Michael Mbithi Mukolya (Suing as the legal representative of the Estate of Mukolya Kithu – deceased), Raphael Kaloki (Suing as the legal representative of the Estate of Dishon Itute Kithu – deceased), Maurice Muthama Kithu, Paul Mwangangi Muithya (Suing as the legal representative of the Estate of Muithya Kithu Michael alias Muithya Kithu – deceased) & Simon Mulei Nzwili (Suing as the legal representative of the Estate of Nzwili Nthenge Kithu – deceased) v Bonface Mulwa, Henry Mulwa, National Land Commission & Chief Land Registrar [2022] KEELC 913 (KLR)
Full Case Text
REPUBLIC OF KENYA
IN THE ENVIRONMENT AND LAND COURT AT MACHAKOS
ELC. CASE NO. 30 OF 2019
MICHAEL MBITHI MUKOLYA(Suing as the legal representative of the Estate ofMUKOLYA KITHU– deceased)

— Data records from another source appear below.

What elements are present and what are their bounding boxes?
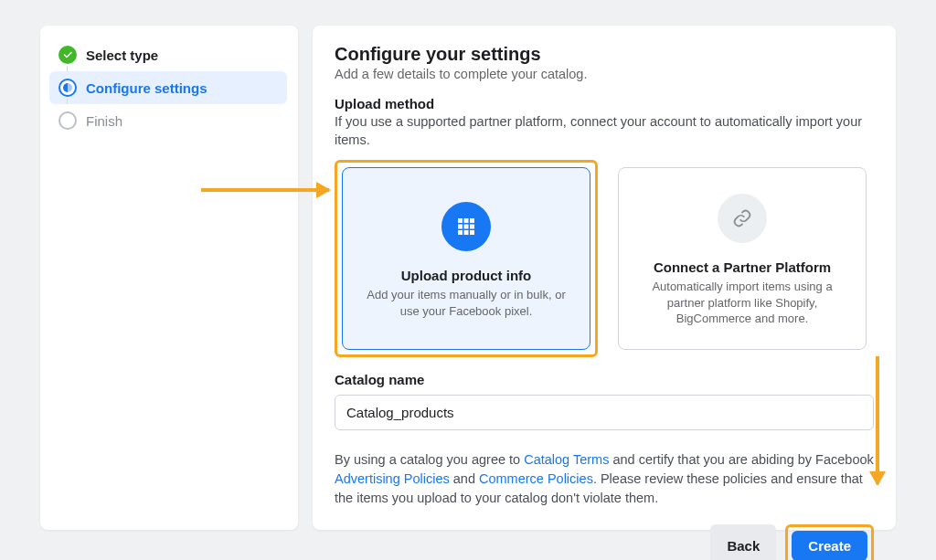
step-label: Select type xyxy=(86,48,158,63)
card-connect-partner[interactable]: Connect a Partner Platform Automatically… xyxy=(618,167,867,350)
svg-rect-0 xyxy=(458,218,463,223)
svg-rect-6 xyxy=(458,230,463,235)
step-finish[interactable]: Finish xyxy=(49,104,287,137)
back-button[interactable]: Back xyxy=(710,524,776,560)
check-circle-icon xyxy=(58,46,77,64)
page-layout: Select type Configure settings Finish Co… xyxy=(0,0,936,560)
card-title: Connect a Partner Platform xyxy=(654,259,831,275)
highlight-box-upload-card: Upload product info Add your items manua… xyxy=(335,160,598,357)
catalog-name-input[interactable] xyxy=(335,395,874,430)
terms-mid2: and xyxy=(450,471,479,486)
create-button[interactable]: Create xyxy=(792,531,867,560)
steps-sidebar: Select type Configure settings Finish xyxy=(40,26,298,530)
svg-rect-5 xyxy=(470,225,474,229)
annotation-arrow-to-create-button xyxy=(876,356,879,484)
grid-icon xyxy=(441,202,491,251)
annotation-arrow-to-upload-card xyxy=(201,188,329,192)
card-title: Upload product info xyxy=(401,268,531,283)
upload-method-label: Upload method xyxy=(335,96,874,111)
link-advertising-policies[interactable]: Advertising Policies xyxy=(335,471,450,486)
step-label: Finish xyxy=(86,113,122,129)
page-title: Configure your settings xyxy=(335,44,874,65)
configure-panel: Configure your settings Add a few detail… xyxy=(313,26,896,530)
link-icon xyxy=(718,194,767,243)
card-wrap-partner: Connect a Partner Platform Automatically… xyxy=(611,160,874,357)
highlight-box-create: Create xyxy=(785,524,874,560)
empty-circle-icon xyxy=(58,111,77,130)
terms-pre: By using a catalog you agree to xyxy=(335,452,524,467)
link-catalog-terms[interactable]: Catalog Terms xyxy=(524,452,609,467)
svg-rect-8 xyxy=(470,230,474,235)
terms-text: By using a catalog you agree to Catalog … xyxy=(335,450,874,508)
half-circle-icon xyxy=(58,79,77,97)
svg-rect-4 xyxy=(464,225,469,229)
step-configure-settings[interactable]: Configure settings xyxy=(49,71,287,104)
card-desc: Automatically import items using a partn… xyxy=(635,279,849,327)
page-subtitle: Add a few details to complete your catal… xyxy=(335,67,874,81)
step-select-type[interactable]: Select type xyxy=(49,38,287,71)
catalog-name-label: Catalog name xyxy=(335,372,874,387)
step-label: Configure settings xyxy=(86,80,207,96)
footer-actions: Back Create xyxy=(335,508,874,560)
svg-rect-3 xyxy=(458,225,463,229)
terms-mid1: and certify that you are abiding by Face… xyxy=(609,452,873,467)
link-commerce-policies[interactable]: Commerce Policies xyxy=(479,471,593,486)
svg-rect-2 xyxy=(470,218,474,223)
svg-rect-1 xyxy=(464,218,469,223)
upload-method-cards: Upload product info Add your items manua… xyxy=(335,160,874,357)
card-desc: Add your items manually or in bulk, or u… xyxy=(359,287,573,319)
card-upload-product-info[interactable]: Upload product info Add your items manua… xyxy=(342,167,590,350)
svg-rect-7 xyxy=(464,230,469,235)
upload-method-desc: If you use a supported partner platform,… xyxy=(335,113,874,149)
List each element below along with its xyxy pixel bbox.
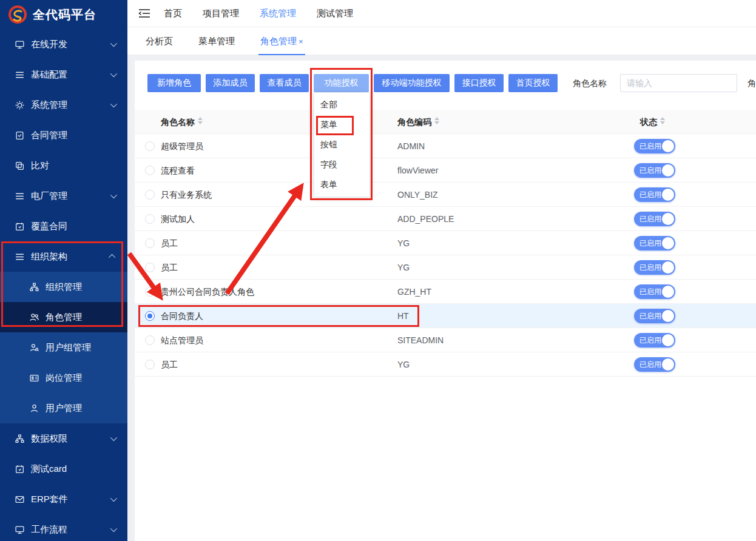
sidebar-item-label: 角色管理 [46,312,82,323]
sort-icon[interactable] [434,117,439,124]
status-toggle[interactable]: 已启用 [634,357,675,372]
status-toggle[interactable]: 已启用 [634,187,675,202]
dropdown-item-form[interactable]: 表单 [314,175,370,195]
sidebar-item-label: 数据权限 [31,433,67,445]
view-members-button[interactable]: 查看成员 [260,74,309,92]
function-auth-button[interactable]: 功能授权 [314,74,369,92]
calendar-icon [15,221,25,232]
column-header-status[interactable]: 状态 [640,110,665,134]
role-code-cell: SITEADMIN [397,328,444,352]
role-code-filter-label-cropped: 角 [748,78,756,89]
column-header-role-name[interactable]: 角色名称 [161,110,203,134]
nav-item-home[interactable]: 首页 [164,8,182,19]
sidebar-item-role-mgmt[interactable]: 角色管理 [0,302,127,332]
status-toggle[interactable]: 已启用 [634,260,675,275]
table-row[interactable]: 测试加人 ADD_PEOPLE 已启用 [135,207,756,231]
status-toggle[interactable]: 已启用 [634,139,675,153]
sidebar-item-power-plant-mgmt[interactable]: 电厂管理 [0,181,127,211]
sidebar-item-label: 用户组管理 [46,342,91,354]
sidebar-item-test-card[interactable]: 测试card [0,454,127,484]
row-radio[interactable] [145,335,155,345]
sidebar-item-label: 覆盖合同 [31,221,67,232]
sidebar-item-user-mgmt[interactable]: 用户管理 [0,393,127,423]
status-toggle[interactable]: 已启用 [634,284,675,299]
sidebar-item-online-dev[interactable]: 在线开发 [0,29,127,59]
sidebar-item-workflow[interactable]: 工作流程 [0,514,127,541]
mail-icon [15,494,25,505]
status-toggle[interactable]: 已启用 [634,333,675,348]
user-key-icon [29,343,39,353]
row-radio[interactable] [145,141,155,151]
status-toggle[interactable]: 已启用 [634,163,675,178]
table-row[interactable]: 流程查看 flowViewer 已启用 [135,158,756,183]
role-code-cell: YG [397,352,410,377]
homepage-auth-button[interactable]: 首页授权 [508,74,558,92]
table-row[interactable]: 超级管理员 ADMIN 已启用 [135,134,756,158]
sidebar-item-org-mgmt[interactable]: 组织管理 [0,272,127,302]
sidebar-item-basic-config[interactable]: 基础配置 [0,59,127,90]
dropdown-item-field[interactable]: 字段 [314,155,370,175]
add-role-button[interactable]: 新增角色 [147,74,201,92]
tab-analysis[interactable]: 分析页 [144,27,175,55]
table-row[interactable]: 员工 YG 已启用 [135,352,756,377]
sidebar-item-org-structure[interactable]: 组织架构 [0,241,127,272]
sidebar-item-compare[interactable]: 比对 [0,150,127,181]
sidebar-item-user-group-mgmt[interactable]: 用户组管理 [0,332,127,363]
table-row[interactable]: 站点管理员 SITEADMIN 已启用 [135,328,756,352]
api-auth-button[interactable]: 接口授权 [454,74,504,92]
row-radio[interactable] [145,263,155,272]
column-header-role-code[interactable]: 角色编码 [397,110,439,134]
role-name-input[interactable] [620,74,737,92]
status-toggle[interactable]: 已启用 [634,236,675,250]
nav-item-system-mgmt[interactable]: 系统管理 [260,8,296,19]
role-code-cell: YG [397,255,410,280]
chevron-down-icon [110,525,117,532]
dropdown-item-menu[interactable]: 菜单 [314,115,370,135]
sidebar-item-erp-suite[interactable]: ERP套件 [0,484,127,514]
tab-menu-mgmt[interactable]: 菜单管理 [197,27,237,55]
sidebar-item-coverage-contract[interactable]: 覆盖合同 [0,211,127,241]
row-radio[interactable] [145,287,155,297]
sidebar-item-label: 岗位管理 [46,372,82,384]
dropdown-item-button[interactable]: 按钮 [314,135,370,155]
row-radio[interactable] [145,214,155,224]
role-name-cell: 员工 [161,352,178,377]
sidebar-item-contract-mgmt[interactable]: 合同管理 [0,120,127,150]
mobile-function-auth-button[interactable]: 移动端功能授权 [374,74,450,92]
sort-icon[interactable] [660,117,665,124]
logo-row: 全代码平台 [0,0,127,29]
dropdown-item-all[interactable]: 全部 [314,95,370,115]
row-radio[interactable] [145,190,155,200]
status-toggle[interactable]: 已启用 [634,212,675,226]
chevron-up-icon [109,254,115,261]
table-row[interactable]: 贵州公司合同负责人角色 GZH_HT 已启用 [135,280,756,304]
table-row-selected[interactable]: 合同负责人 HT 已启用 [135,304,756,328]
sidebar-item-system-mgmt[interactable]: 系统管理 [0,90,127,120]
sidebar-item-data-permission[interactable]: 数据权限 [0,423,127,454]
close-tab-icon[interactable]: × [299,37,303,46]
row-radio[interactable] [145,238,155,248]
table-row[interactable]: 员工 YG 已启用 [135,231,756,255]
status-toggle[interactable]: 已启用 [634,309,675,323]
list-icon [15,191,25,201]
nav-item-test-mgmt[interactable]: 测试管理 [317,8,353,19]
list-icon [15,252,25,262]
sidebar-item-post-mgmt[interactable]: 岗位管理 [0,363,127,393]
tab-role-mgmt[interactable]: 角色管理× [258,27,305,55]
collapse-sidebar-icon[interactable] [138,8,150,18]
table-row[interactable]: 只有业务系统 ONLY_BIZ 已启用 [135,183,756,207]
add-member-button[interactable]: 添加成员 [206,74,255,92]
contract-icon [15,130,25,141]
row-radio-checked[interactable] [145,311,155,321]
table-row[interactable]: 员工 YG 已启用 [135,255,756,280]
sidebar-item-label: 基础配置 [31,69,67,81]
sidebar-item-label: 用户管理 [46,403,82,414]
sidebar-item-label: 电厂管理 [31,190,67,202]
row-radio[interactable] [145,360,155,369]
row-radio[interactable] [145,166,155,175]
chevron-down-icon [110,495,117,502]
list-icon [15,70,25,80]
sort-icon[interactable] [198,117,203,124]
sidebar-item-label: 组织架构 [31,251,67,263]
nav-item-project-mgmt[interactable]: 项目管理 [203,8,239,19]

RAPHAEL KALOKI (Suing as the legal representative of the Estate ofDISHON ITUTE KITHU –deceased)
MAURICE MUTHAMA KITHU
PAUL MWANGANGI MUITHYA(Suing as the legal representative of the Estate ofMUITHYA KITHU MICHAELalias
MUITHYA KITHU –deceased)
SIMON MULEI NZWILI(Suing as the legal representative of theEstate of
NZWILI NTHENGE KITHU –deceased).PLAINTIFFS
VERSUS
BONFACE MULWA.....................................................................................................................................1ST DEFENDANT
HENRY MULWA..........................................................................................................................................2ND DEFENDANT
NATIONAL LAND COMMISSION..........................................................................................................3RD DEFENDANT
CHIEF LAND REGISTRAR......................................................................................................................4TH DEFENDANT
RULING
What is before Court for determination is the 1st and 2nd Defendants’ Notice of Motion application dated the 6th May, 2021 where they seek the following orders:
1. Spent
2. That the Honourable Court do stay a Permanent Order issued on 30th July, 2019 and its consequential orders pending inter-partes hearing of this application.
3. That the Honourable Court do please vacate or set aside an Order issued on 30th July, 2019 and its Consequential Orders.
4. That the Plaint dated herein be struck out for being res judicata and time barred as Decree was issued on 4th November, 1997.
5. Costs do abide the application.
The application is premised on the grounds on the face of it and the supporting affidavit of BONFACE MULWA where he deposes that this matter was concluded on 4th November, 1997 and attempts to challenge the Decree has been unsuccessful. He claims an Order of implementation was obtained before both parties in the Trial Court and implementation is scheduled on 7th May, 2021 when the suit land is set to be subdivided. He contends that through misrepresentation, the Respondents obtained an Order against a valid Court Order issued on 4th November, 1997 and this is a total abuse of the court process. He insists the Order should be set aside and implementation proceed. He explains that since 1997 the Applicants have been unable to implement the Order of this Court as the Respondents have engaged in unorthodox methods which include but not limited to missing court files. Further, litigation must come to an end. He reiterates that this matter is res judicata by virtue of Misc. Application No. 48 of 1997. He avers that the Appeal was dismissed by Justice Dulu vide Judicial Review Application No. 72 of 2009. Further, that subsequent applications by the Plaintiffs have been dismissed vide Machakos Misc. App. No. 22 of 1998 and Machakos Misc No. 19 of 1999 respectively.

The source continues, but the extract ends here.